*Exercise instructions:* Every line of the data must be copied exactly.

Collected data
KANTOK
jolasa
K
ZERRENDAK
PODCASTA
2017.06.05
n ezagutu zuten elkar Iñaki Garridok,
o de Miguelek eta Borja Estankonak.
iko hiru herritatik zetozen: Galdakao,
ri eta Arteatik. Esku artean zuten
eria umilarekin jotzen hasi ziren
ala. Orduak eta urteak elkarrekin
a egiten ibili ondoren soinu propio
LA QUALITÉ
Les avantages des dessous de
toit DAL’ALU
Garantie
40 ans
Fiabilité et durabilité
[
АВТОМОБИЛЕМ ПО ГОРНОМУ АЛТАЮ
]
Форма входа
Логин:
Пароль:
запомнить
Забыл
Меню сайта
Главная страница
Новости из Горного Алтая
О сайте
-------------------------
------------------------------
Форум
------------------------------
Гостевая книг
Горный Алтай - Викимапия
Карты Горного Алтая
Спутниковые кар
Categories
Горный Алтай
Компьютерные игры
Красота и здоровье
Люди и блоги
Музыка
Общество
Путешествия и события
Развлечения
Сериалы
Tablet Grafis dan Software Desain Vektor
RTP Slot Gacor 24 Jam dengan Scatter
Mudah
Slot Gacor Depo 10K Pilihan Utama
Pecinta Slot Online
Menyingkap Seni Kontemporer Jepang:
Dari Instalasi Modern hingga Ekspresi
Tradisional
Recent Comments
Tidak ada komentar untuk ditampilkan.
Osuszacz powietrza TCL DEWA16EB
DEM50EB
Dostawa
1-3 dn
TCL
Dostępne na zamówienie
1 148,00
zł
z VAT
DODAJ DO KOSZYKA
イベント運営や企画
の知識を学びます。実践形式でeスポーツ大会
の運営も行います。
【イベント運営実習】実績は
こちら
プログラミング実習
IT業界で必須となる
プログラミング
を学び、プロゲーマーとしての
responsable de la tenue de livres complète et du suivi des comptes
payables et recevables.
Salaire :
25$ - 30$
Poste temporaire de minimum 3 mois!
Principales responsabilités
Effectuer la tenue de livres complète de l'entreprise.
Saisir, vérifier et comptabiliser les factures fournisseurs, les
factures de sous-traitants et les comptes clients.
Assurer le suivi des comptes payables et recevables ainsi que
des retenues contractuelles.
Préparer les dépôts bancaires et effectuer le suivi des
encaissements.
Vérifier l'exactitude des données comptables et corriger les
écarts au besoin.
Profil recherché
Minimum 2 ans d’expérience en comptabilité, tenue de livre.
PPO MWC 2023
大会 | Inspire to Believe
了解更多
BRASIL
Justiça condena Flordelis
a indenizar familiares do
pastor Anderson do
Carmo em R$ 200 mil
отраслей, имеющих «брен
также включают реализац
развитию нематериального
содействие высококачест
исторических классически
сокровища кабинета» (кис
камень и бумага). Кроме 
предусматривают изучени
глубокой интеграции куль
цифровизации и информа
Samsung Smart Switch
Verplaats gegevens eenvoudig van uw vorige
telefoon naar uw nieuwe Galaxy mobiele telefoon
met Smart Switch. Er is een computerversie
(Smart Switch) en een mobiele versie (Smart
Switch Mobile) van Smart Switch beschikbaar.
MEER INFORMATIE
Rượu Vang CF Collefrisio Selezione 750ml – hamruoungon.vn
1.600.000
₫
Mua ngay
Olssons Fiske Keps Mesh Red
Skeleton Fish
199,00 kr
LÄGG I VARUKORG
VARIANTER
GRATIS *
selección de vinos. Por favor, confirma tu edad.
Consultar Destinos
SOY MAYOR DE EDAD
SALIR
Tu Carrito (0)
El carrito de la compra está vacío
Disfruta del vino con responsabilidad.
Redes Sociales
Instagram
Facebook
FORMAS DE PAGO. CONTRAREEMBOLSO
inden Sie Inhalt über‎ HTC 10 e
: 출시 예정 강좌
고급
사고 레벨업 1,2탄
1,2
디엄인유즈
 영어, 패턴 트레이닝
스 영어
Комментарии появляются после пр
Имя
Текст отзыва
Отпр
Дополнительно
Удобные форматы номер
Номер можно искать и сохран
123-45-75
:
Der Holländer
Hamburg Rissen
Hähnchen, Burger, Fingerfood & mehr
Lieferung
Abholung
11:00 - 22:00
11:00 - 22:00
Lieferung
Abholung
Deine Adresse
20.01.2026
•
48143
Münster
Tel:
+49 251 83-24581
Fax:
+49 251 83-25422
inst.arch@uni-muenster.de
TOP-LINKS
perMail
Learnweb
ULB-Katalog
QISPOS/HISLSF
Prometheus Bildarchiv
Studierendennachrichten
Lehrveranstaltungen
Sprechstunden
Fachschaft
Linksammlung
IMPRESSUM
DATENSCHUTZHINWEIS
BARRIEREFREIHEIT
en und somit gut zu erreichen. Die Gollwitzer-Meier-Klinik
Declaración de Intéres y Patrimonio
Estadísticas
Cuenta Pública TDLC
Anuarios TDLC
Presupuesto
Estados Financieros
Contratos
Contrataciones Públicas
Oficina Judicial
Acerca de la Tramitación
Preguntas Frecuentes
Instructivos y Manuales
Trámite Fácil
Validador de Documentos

*Written solution:*
KANTOK
jolasa
K
ZERRENDAK
PODCASTA
2017.06.05
n ezagutu zuten elkar Iñaki Garridok,
o de Miguelek eta Borja Estankonak.
iko hiru herritatik zetozen: Galdakao,
ri eta Arteatik. Esku artean zuten
eria umilarekin jotzen hasi ziren
ala. Orduak eta urteak elkarrekin
a egiten ibili ondoren soinu propio
LA QUALITÉ
Les avantages des dessous de
toit DAL’ALU
Garantie
40 ans
Fiabilité et durabilité
[
АВТОМОБИЛЕМ ПО ГОРНОМУ АЛТАЮ
]
Форма входа
Логин:
Пароль:
запомнить
Забыл
Меню сайта
Главная страница
Новости из Горного Алтая
О сайте
-------------------------
------------------------------
Форум
------------------------------
Гостевая книг
Горный Алтай - Викимапия
Карты Горного Алтая
Спутниковые кар
Categories
Горный Алтай
Компьютерные игры
Красота и здоровье
Люди и блоги
Музыка
Общество
Путешествия и события
Развлечения
Сериалы
Tablet Grafis dan Software Desain Vektor
RTP Slot Gacor 24 Jam dengan Scatter
Mudah
Slot Gacor Depo 10K Pilihan Utama
Pecinta Slot Online
Menyingkap Seni Kontemporer Jepang:
Dari Instalasi Modern hingga Ekspresi
Tradisional
Recent Comments
Tidak ada komentar untuk ditampilkan.
Osuszacz powietrza TCL DEWA16EB
DEM50EB
Dostawa
1-3 dn
TCL
Dostępne na zamówienie
1 148,00
zł
z VAT
DODAJ DO KOSZYKA
イベント運営や企画
の知識を学びます。実践形式でeスポーツ大会
の運営も行います。
【イベント運営実習】実績は
こちら
プログラミング実習
IT業界で必須となる
プログラミング
を学び、プロゲーマーとしての
responsable de la tenue de livres complète et du suivi des comptes
payables et recevables.
Salaire :
25$ - 30$
Poste temporaire de minimum 3 mois!
Principales responsabilités
Effectuer la tenue de livres complète de l'entreprise.
Saisir, vérifier et comptabiliser les factures fournisseurs, les
factures de sous-traitants et les comptes clients.
Assurer le suivi des comptes payables et recevables ainsi que
des retenues contractuelles.
Préparer les dépôts bancaires et effectuer le suivi des
encaissements.
Vérifier l'exactitude des données comptables et corriger les
écarts au besoin.
Profil recherché
Minimum 2 ans d’expérience en comptabilité, tenue de livre.
PPO MWC 2023
大会 | Inspire to Believe
了解更多
BRASIL
Justiça condena Flordelis
a indenizar familiares do
pastor Anderson do
Carmo em R$ 200 mil
отраслей, имеющих «брен
также включают реализац
развитию нематериального
содействие высококачест
исторических классически
сокровища кабинета» (кис
камень и бумага). Кроме 
предусматривают изучени
глубокой интеграции куль
цифровизации и информа
Samsung Smart Switch
Verplaats gegevens eenvoudig van uw vorige
telefoon naar uw nieuwe Galaxy mobiele telefoon
met Smart Switch. Er is een computerversie
(Smart Switch) en een mobiele versie (Smart
Switch Mobile) van Smart Switch beschikbaar.
MEER INFORMATIE
Rượu Vang CF Collefrisio Selezione 750ml – hamruoungon.vn
1.600.000
₫
Mua ngay
Olssons Fiske Keps Mesh Red
Skeleton Fish
199,00 kr
LÄGG I VARUKORG
VARIANTER
GRATIS *
selección de vinos. Por favor, confirma tu edad.
Consultar Destinos
SOY MAYOR DE EDAD
SALIR
Tu Carrito (0)
El carrito de la compra está vacío
Disfruta del vino con responsabilidad.
Redes Sociales
Instagram
Facebook
FORMAS DE PAGO. CONTRAREEMBOLSO
inden Sie Inhalt über‎ HTC 10 e
: 출시 예정 강좌
고급
사고 레벨업 1,2탄
1,2
디엄인유즈
 영어, 패턴 트레이닝
스 영어
Комментарии появляются после пр
Имя
Текст отзыва
Отпр
Дополнительно
Удобные форматы номер
Номер можно искать и сохран
123-45-75
:
Der Holländer
Hamburg Rissen
Hähnchen, Burger, Fingerfood & mehr
Lieferung
Abholung
11:00 - 22:00
11:00 - 22:00
Lieferung
Abholung
Deine Adresse
20.01.2026
•
48143
Münster
Tel:
+49 251 83-24581
Fax:
+49 251 83-25422
inst.arch@uni-muenster.de
TOP-LINKS
perMail
Learnweb
ULB-Katalog
QISPOS/HISLSF
Prometheus Bildarchiv
Studierendennachrichten
Lehrveranstaltungen
Sprechstunden
Fachschaft
Linksammlung
IMPRESSUM
DATENSCHUTZHINWEIS
BARRIEREFREIHEIT
en und somit gut zu erreichen. Die Gollwitzer-Meier-Klinik
Declaración de Intéres y Patrimonio
Estadísticas
Cuenta Pública TDLC
Anuarios TDLC
Presupuesto
Estados Financieros
Contratos
Contrataciones Públicas
Oficina Judicial
Acerca de la Tramitación
Preguntas Frecuentes
Instructivos y Manuales
Trámite Fácil
Validador de Documentos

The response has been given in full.